Challenging Bruce Ratner’s Brooklyn Atlantic Yards project
Tuesday, November 02, 2004
You have, to this point, been utterly battered by the election.See the Archives for more...
Or rather, the Election.
Today's the day you can throw off all sorts of shackles. Those of the last four years on a national level, restraints tightened daily out of 1600 Pennsylvania Avenue. Or those going back the last two-and-a-half years, when the miserable, never-ending campaign began.
Well, kids, it ends today. And not an epoch too soon.
It's inconceivable you're undecided about the presidential race. But some of the local candidates here in New York, that's a different story.
Fans For Fair Play is gonna make a few suggestions, based on candidates' stands on Bruce Ratner's Brooklyn Atlantic Yards project. Endorsements, even. Though it's hard to call a sentiment such as "hey, go screw yourself" an endorsement, exactly. It's definitely a suggestion.
Let's start with that particular suggestion. It's directed at incumbent Senator Chuck Schumer. Schumer has wholeheartedly supported Ratner's boondoggle.

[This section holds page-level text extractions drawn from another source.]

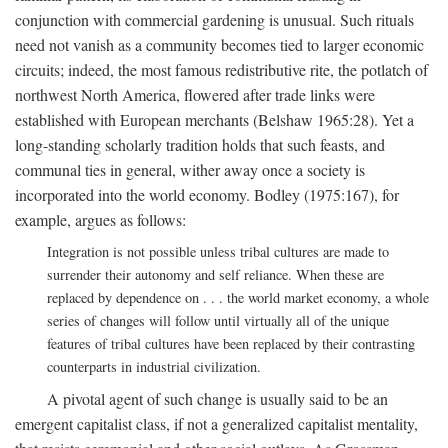
conjunction with commercial gardening is unusual. Such rituals
need not vanish as a community becomes tied to larger economic
circuits; indeed, the most famous redistributive rite, the potlatch of
northwest North America, flowered after trade links were
established with European merchants (Belshaw 1965:28). Yet a
long-standing scholarly tradition holds that such feasts, and
communal ties in general, wither away once a society is
incorporated into the world economy. Bodley (1975:167), for
example, argues as follows:
Integration is not possible unless tribal cultures are made to
surrender their autonomy and self reliance. When these are
replaced by dependence on . . . the world market economy, a whole
series of changes will follow until virtually all of the unique
features of tribal cultures have been replaced by their contrasting
counterparts in industrial civilization.
A pivotal agent of such change is usually said to be an
emergent capitalist class, if not a generalized capitalist mentality,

He won't listen to, or even meet with, groups opposed to the project, even though every New York State resident is part of his constituency. Especially those who live in Brooklyn.
In fact, he's actively antagonistic toward anti-arena people. Aggressively so. He even yelled at me on a Brooklyn street corner for five minutes this summer, believing anyone who offers counter proposals is just a "naysayer" intent on keeping Brooklyn in a semi-serf state. Schumer likes the word "naysayer" like President Bush's embrace of "evildoer."

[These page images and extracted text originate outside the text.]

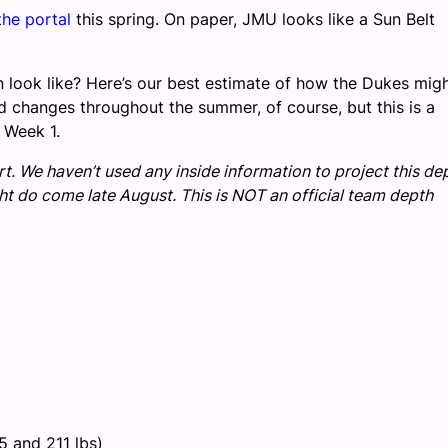
the portal
this spring. On paper, JMU looks like a Sun Belt
 look like? Here’s our best estimate of how the Dukes mig
d changes throughout the summer, of course, but this is a
 Week 1.
rt. We haven’t used any inside information to project this de
ght do come late August. This is NOT an official team depth
5 and 211 lbs)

The following is from the Gotham Gazette. They say it better than we can:
Charles Schumer is seeking his second term as a US Senator. Many hoped he would turn around the office from the back-door deal making of former Senator Alphonse D'Amato. That didn't happen. Being little more than a publicity hound, Schumer is wanting to run for Governor in 2006 tired of being second-fiddle to Hillary. Given his record, we shudder at that thought.
Childish, defensive and purile, Schumer should be voted against. Trouble is, there's no viable alternative on the ballot today. Best you can do is vote in the other races and not vote for Schumer. Schumer will win in a landslide, but since politicans like Chuck care more about numbers than people, they'll pour over today's results and see that the senator didn't get as many votes as he'd hoped. He'll know why.
In two other races for the New York State Legislature, we urge:
1) That you write in Susan Metz in the race for 57th Assembly. She's running against Roger Green, a Ratner supporter who, not coincidentally, was thrown out of the state assembly earlier this year on corruption charges. The New York Election Board tossed Metz off the ballot on a technicality. She should be on the ballot. Here's why campaign is crucial, according to her website:
The write-in campaign for Susan Metz in the 57th Assembly District has become a referendum on Ratnerville. We are targeting two sectors of the district to demonstrate that voters in Prospect Heights and Fort Greene do not want an arena and 17 high-rise buildings of up to 50 stories constructed between our historic residential neighborhoods.
Another candidate up for re-election who's taken a brave stand against Ratner -- which means standing against Mayor Bloomberg and Governnor Pataki -- is long-time Brooklyn Congressperson Major Owens. Owens' service to the people of Brooklyn is well-known. He needs to be returned to office to help us stave off Ratner's disastrous project. Major's been around for a long time. He knows what it takes to create a project that benefits Brooklyn, as well as the mistakes that can -- and have -- had a ruinious effect on our borough. Congressperson Owens' expertise is necessary at this juncture of the no-arena struggle.
Finally, and most dear to us at FFFP, we urge you to vote for Rebecca White in the State Senate District 17 race. Rebecca has supported FFFP, Develop Don't Destroy Brooklyn and the coalition of other groups opposed to Ratner's project. Plus, she was a confidant of Joe Strummer and understands the link between culture and politics better than anyone else running for office in America this year. Sending White to Albany will strengthen our legislative clout, in addtion to really shaking up the way things are done in New York's Legislature, which was ranked dead-last in a survey of the nation's fifty state governments released earlier this year.
Next year, there'll be lots more races involving politicians who have -- or have not -- taken a stand on this issue, an issue that will affect all New Yorkers, from Coney Island all the way to Buffalo. Borough President Marty Markowitz and everyone in the New York City Council will be contesting their seats.
But for now, these are three candidates we urge you to vote for, and one we hope you'll never vote for again.